Power from jet engines
Christopher Sedore, the CIO at Syracuse University, says the upstate New York school spent about $12 million to build a data center that uses natural-gas-fired microturbines from Capstone Turbine to generate power on-site.
Microturbines are essentially jet engines that run on natural gas and provide power to generators. The turbines produce about a half a megawatt of power for the university's data center and another 200 kilowatts for other uses, such as powering an adjacent building.
The turbines enable the university to have a co-generation setup, meaning they can help generate both heat and power for the data center or nearby buildings. The university can also sell any extra power the turbines generate back to the local power company.
The turbines drive two 150-ton absorption chillers that turn the heat exhaust from the turbines into chilled water that cools the data center. In the winter, the university uses cold outside air for data center cooling, and hot water generated by the turbines is used to heat an adjacent building.
Banking on fuel cells
One of the most promising new technologies for powering data centers is the hydrogen fuel cell. Hydrogen fuel cells don't produce any harmful emissions, so companies such as Verizon, Whole Foods and Google have adopted them as an alternative power source for office or retail space.
Few organizations use fuel cells to power data centers, because they are expensive. But First National Bank of Omaha built a 200,000-square-foot fuel-cell-powered data center in 1999 because such systems tend to be especially reliable. The data center is about the size of a football field; it's surrounded by a dry moat and is powered entirely by four 200-kilowatt fuel-cell generators. If the data center does lose fuel cell power, which is extremely unlikely, an uninterruptible power supply can carry a short-term load.
"With the fuel cells, we have seven-9s of reliability, or about 2 or 3 seconds of downtime per year," says Brenda Dooley, president of First National Buildings, a bank subsidiary that handles corporate real estate and facilities management. "We came from a system with backup batteries. When we'd lose power, the batteries just wouldn't be there. We did this for reliability."
Dooley explains that the credit card processing that's done at the data center requires high reliability: Just one hour of downtime could result in a loss of as much as $6 million.
The bank knew that using fuel cells would be expensive. In Nebraska, AC energy costs only about 5 cents per kilowatt-hour, whereas electricity from fuel cells costs about 12 cents per kilowatt-hour.
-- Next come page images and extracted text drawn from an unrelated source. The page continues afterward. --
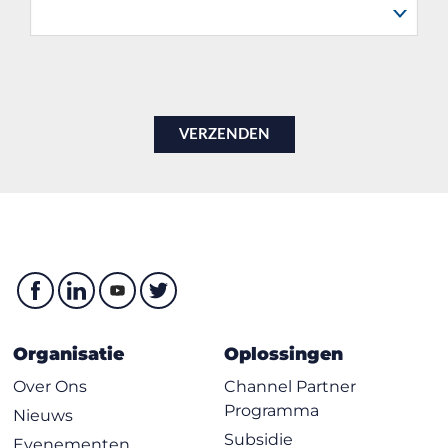
Organisatie
Oplossingen
Over Ons
Channel Partner
Programma
Nieuws
Subsidie
Evenementen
It would have cost $2.2 million to build a data center that used AC power; using fuel cells raised the price tag to $3.4 million. Dooley says fuel cells are worth the higher price, and the ROI is excellent because the bank doesn't suffer lost transactions.
Of course, other enterprises might not be willing to pay such a high price for great reliability. "Fuel cell technology is not there in terms of volume and scale to support larger data centers," says Nemertes' Ritter. "But down the road, it is very interesting potentially as a backup power source."
Alternative power has a bright future for data centers. Ritter says there may be no other option in the coming years, if traditional-energy prices continue to soar. Whether it's solar power, gas turbines, fuel cells or some emerging option -- such as harnessing the power of ocean waves -- it's clear that new energy sources will play a role in the data centers of the future.
Brandon is a former IT manager who now writes about technology.